[Opening MATERIAL SUPPLIED section]

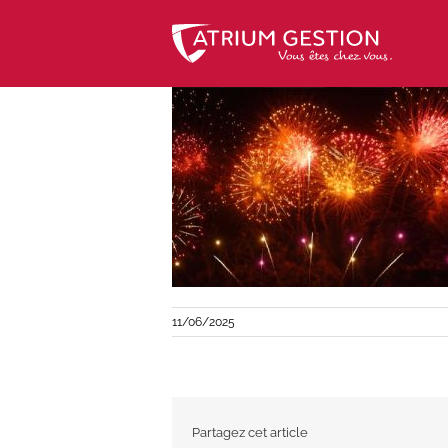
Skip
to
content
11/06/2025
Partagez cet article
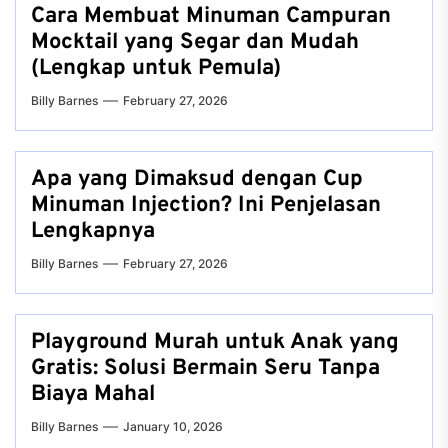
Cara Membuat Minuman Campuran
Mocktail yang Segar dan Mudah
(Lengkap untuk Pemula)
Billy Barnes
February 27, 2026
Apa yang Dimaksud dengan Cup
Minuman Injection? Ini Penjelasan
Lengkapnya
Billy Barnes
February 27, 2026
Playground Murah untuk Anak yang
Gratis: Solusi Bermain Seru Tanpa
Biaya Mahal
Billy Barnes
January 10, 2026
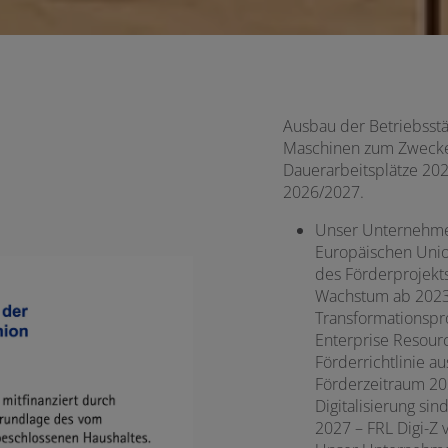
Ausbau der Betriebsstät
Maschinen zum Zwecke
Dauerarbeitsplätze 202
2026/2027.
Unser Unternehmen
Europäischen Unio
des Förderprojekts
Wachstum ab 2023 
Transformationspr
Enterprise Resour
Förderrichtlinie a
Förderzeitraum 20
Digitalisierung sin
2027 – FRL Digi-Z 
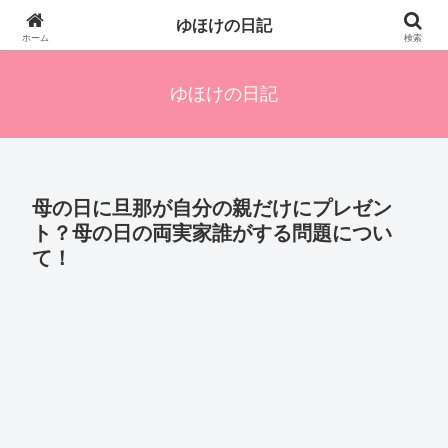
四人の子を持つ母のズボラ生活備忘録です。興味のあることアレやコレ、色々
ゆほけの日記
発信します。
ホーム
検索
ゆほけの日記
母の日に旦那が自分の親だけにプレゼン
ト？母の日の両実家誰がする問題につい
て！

[Closing MATERIAL SUPPLIED section]

TASK TO COMPLETE:
All lines above with the word "yang" need to be reported.

RESPONSE TO THE EXERCISE:
Mocktail yang Segar dan Mudah
Apa yang Dimaksud dengan Cup
Playground Murah untuk Anak yang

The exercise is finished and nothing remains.